During Thomas' trial, one of the convicted squad members, Pvt. Robert Pennington, told the jury that "in the end, the actions we took prevented bodily harm or death to Marines."

 

And at Hutchins trial, Pennington told the jury that he and his squad mates were "sick of" the rules of engagement and "decided to write our own rules to keep ourselves alive."

 

During his sentencing hearing, Hutchins spoke about his squad's "frustration" with their inability to keep the area's lead insurgent in custody. The sergeant did not offer apologies for the slaying.

 

Attorney Brannon said the lack of remorse likely had "a significant impact" on the jury, but that "Sgt.
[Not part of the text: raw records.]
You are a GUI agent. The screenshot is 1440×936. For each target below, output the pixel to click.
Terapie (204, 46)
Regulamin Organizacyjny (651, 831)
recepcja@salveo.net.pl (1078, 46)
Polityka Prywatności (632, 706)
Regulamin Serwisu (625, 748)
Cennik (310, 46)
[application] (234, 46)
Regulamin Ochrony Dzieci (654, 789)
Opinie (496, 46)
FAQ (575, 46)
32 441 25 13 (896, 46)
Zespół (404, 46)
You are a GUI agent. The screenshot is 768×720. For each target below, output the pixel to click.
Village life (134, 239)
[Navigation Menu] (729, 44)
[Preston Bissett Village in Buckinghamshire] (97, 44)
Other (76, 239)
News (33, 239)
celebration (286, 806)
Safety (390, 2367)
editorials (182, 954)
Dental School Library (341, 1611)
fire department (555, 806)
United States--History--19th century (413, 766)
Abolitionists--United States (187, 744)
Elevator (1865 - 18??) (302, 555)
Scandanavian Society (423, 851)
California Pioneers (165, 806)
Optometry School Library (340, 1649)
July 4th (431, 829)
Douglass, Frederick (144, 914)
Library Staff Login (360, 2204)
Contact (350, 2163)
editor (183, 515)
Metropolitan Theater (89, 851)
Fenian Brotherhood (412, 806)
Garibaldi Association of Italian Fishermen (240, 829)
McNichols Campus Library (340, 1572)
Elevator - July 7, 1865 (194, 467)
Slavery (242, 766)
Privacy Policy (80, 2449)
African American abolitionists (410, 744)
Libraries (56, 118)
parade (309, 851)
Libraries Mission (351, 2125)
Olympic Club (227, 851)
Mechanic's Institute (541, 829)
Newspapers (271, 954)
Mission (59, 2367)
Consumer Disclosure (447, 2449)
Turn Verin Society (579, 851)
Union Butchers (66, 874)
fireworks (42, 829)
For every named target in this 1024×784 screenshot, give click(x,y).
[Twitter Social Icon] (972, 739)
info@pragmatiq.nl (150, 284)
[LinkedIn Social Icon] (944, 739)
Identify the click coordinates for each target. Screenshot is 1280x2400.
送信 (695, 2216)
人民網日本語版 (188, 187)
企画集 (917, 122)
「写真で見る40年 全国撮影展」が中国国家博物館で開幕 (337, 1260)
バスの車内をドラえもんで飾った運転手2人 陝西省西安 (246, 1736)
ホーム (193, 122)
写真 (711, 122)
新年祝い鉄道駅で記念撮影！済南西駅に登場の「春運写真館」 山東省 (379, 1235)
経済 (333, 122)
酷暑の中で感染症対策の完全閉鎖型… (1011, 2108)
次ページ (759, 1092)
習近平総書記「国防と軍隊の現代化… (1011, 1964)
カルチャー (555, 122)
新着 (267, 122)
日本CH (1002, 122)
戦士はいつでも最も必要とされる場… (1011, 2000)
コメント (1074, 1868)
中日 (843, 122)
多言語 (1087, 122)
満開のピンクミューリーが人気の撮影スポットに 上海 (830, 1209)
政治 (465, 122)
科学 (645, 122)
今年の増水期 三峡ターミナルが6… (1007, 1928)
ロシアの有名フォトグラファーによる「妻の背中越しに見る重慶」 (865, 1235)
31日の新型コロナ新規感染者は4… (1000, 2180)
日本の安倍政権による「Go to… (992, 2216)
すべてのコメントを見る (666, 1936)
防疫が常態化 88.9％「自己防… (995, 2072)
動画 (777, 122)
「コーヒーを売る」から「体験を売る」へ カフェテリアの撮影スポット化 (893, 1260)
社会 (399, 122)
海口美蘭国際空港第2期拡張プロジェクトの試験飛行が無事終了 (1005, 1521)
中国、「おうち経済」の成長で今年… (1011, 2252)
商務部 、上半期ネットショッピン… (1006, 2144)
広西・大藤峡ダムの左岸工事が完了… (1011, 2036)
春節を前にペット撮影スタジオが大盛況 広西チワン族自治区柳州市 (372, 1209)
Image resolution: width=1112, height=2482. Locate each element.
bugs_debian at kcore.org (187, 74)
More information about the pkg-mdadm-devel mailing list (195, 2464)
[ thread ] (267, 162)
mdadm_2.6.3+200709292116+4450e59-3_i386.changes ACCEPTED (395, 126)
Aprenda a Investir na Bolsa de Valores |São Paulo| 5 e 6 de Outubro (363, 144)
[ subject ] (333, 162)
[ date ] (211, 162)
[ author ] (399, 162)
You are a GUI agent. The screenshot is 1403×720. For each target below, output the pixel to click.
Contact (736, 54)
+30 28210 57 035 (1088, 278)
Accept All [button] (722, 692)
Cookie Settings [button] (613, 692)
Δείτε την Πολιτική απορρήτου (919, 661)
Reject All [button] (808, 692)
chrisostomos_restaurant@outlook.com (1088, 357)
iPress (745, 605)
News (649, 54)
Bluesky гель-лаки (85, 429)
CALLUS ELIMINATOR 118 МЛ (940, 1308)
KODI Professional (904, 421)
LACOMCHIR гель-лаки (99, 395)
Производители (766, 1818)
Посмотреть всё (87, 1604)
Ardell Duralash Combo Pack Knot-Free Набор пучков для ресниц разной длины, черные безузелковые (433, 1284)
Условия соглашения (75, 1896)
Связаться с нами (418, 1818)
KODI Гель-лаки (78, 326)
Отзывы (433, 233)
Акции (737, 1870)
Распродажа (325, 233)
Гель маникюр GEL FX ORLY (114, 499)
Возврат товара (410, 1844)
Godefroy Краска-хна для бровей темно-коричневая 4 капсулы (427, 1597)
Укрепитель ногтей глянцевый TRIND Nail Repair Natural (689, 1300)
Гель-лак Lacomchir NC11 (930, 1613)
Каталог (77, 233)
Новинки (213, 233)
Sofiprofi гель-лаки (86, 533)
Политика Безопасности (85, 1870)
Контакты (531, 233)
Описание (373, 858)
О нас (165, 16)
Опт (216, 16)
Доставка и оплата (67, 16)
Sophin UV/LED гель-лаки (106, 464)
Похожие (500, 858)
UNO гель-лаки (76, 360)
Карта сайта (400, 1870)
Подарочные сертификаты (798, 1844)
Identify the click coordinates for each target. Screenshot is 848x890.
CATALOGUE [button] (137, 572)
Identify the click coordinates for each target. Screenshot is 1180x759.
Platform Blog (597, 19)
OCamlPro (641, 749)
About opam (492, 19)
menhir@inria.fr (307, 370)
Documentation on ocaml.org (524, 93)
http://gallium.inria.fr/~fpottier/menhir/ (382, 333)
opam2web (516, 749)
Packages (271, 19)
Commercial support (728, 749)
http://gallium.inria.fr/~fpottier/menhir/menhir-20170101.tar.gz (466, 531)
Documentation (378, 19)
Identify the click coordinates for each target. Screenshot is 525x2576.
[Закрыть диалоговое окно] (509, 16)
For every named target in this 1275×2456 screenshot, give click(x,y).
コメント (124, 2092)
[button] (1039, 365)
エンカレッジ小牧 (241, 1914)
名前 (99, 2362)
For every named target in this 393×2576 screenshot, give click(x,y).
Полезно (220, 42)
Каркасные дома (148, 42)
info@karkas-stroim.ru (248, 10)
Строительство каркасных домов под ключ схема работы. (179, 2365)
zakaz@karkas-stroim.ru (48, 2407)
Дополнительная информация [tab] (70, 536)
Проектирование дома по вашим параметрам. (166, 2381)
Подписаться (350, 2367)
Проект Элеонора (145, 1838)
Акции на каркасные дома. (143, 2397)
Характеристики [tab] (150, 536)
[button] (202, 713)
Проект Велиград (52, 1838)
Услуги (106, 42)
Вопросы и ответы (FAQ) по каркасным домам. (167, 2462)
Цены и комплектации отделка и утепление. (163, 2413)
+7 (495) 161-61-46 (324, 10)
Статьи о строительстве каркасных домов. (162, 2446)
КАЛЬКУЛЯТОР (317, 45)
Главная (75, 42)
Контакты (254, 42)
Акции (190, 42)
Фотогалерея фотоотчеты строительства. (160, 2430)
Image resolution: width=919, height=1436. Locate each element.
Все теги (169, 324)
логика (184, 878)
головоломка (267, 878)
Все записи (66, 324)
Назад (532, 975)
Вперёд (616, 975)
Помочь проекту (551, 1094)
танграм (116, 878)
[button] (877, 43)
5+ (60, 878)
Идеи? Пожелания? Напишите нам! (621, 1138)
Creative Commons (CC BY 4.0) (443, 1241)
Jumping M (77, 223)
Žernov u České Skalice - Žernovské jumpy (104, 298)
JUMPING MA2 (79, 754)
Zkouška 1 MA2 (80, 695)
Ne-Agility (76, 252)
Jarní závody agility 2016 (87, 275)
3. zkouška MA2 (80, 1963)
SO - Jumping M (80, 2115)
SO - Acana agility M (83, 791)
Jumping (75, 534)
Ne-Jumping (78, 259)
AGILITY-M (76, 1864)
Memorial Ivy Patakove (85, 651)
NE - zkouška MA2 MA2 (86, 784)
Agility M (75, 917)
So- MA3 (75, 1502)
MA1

Hutchins feels like he did what he was told."

 

"We had a tragic mistake, although I think it was command-influenced," Brannon said, "and I think it is very difficult emotionally for Larry to deal with that mistake."

 

‘Vagaries of the jury system’

 

Four of the five men who pleaded guilty to lesser charges made deals that gave them less than two years of jail time. Two of those men have already served their time and been released from the brig.

 

Pennington was the fifth man to plead guilty. He agreed to an eight-year prison sentence in exchange for his testimony.

 

Hutchins' 15-year sentence was a surprise to Gary Solis, a retired Marine legal officer who teaches military law at Georgetown University, given the decisions by other juries to let Hutchins squad mates go free.

 

"This illustrates the vagaries of the jury system," Solis said in a phone call to his Washington D.C. office. "There's no predicting what a jury will do. Some will think that this jury is overly harsh, others will think that it is appropriate in its sentence."

 

He also noted that some felt the decisions by other juries were appropriate, while others found it too lenient.

 

The decision to prosecute the men for actions in a war zone, he said, tells him that the Marine Corps "takes the offenses seriously."

 

"It sends its own message that the Marine Corps won't tolerate it," Solis said.

 

According to Solis' research, of the 27 Marines who were convicted of unlawfully killing Vietnamese civilians, 15 were handed life sentences. An additional three Marines got sentences of more than 20 years, and two others were sentenced to 10 years.

 

The longest sentence served by any of those Marines convicted for killing Vietnamese civilians was 12 years and one month, Solis found.